摘要

Top-k high utility itemset mining is the process of discovering the k itemsets having the highest utilities in a transactional database. In recent years, several algorithms have been proposed for this task. However, it remains very expensive both in terms of runtime and memory consumption. The reason is that current algorithms often generate a huge amount of candidate itemsets and are unable to prune the search space effectively. In this paper, we address this issue by proposing a novel algorithm named kHMC to discover the top-k high utility itemsets more efficiently. Unlike several algorithms for top-k high utility itemset mining, kHMC discovers high utility itemsets using a single phase. Furthermore, it employs three strategies named RIU, CUD, and COV to raise its internal minimum utility threshold effectively, and thus reduce the search space.

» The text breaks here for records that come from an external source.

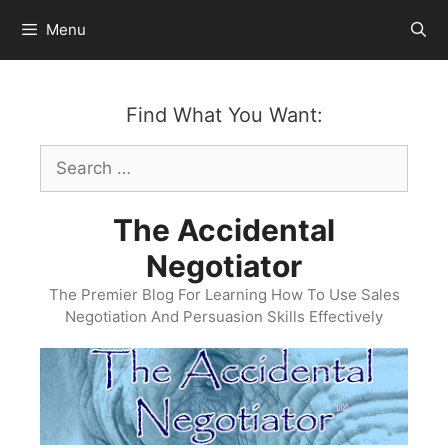
Skip
Menu
to
content
Find What You Want:
Search
for:
The Accidental
Negotiator
The Premier Blog For Learning How To Use Sales
Negotiation And Persuasion Skills Effectively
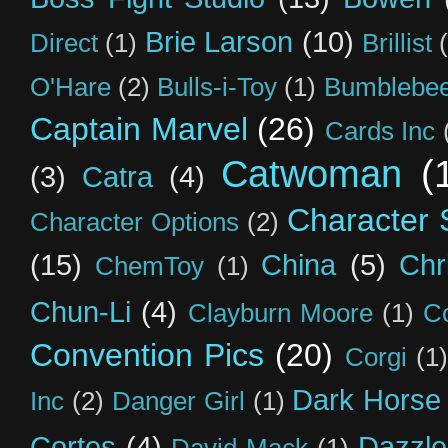
Brie Larson
(10)
Direct
(1)
Brillist
O'Hare
(2)
Bulls-i-Toy
(1)
Bumblebee
Captain Marvel
(26)
Cards Inc
Catwoman
(
(3)
Catra
(4)
Character S
Character Options
(2)
(15)
China
(5)
Chr
ChemToy
(1)
Chun-Li
(4)
Clayburn Moore
(1)
C
Convention Pics
(20)
Corgi
(1)
Dark Horse
Inc
(2)
Danger Girl
(1)
Cortes
(4)
Dazzle
David Mack
(1)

The COV strategy introduces a novel concept of coverage. The concept of coverage can be employed to prune the search space in high utility itemset mining, or to raise the threshold in top-k high utility itemset mining, as proposed in this paper. Furthermore, kHMC relies on a novel co-occurrence pruning technique named EUCPT to avoid performing costly join operations for calculating the utilities of itemsets. Moreover, a novel pruning strategy named TEP is proposed for reducing the search space. To evaluate the performance of the proposed algorithm, extensive experiments have been conducted on six datasets having various characteristics. Results show that the proposed algorithm outperforms the state-of-the-art TKO and REPT algorithms for top-k high utility itemset mining both in terms of memory consumption and runtime.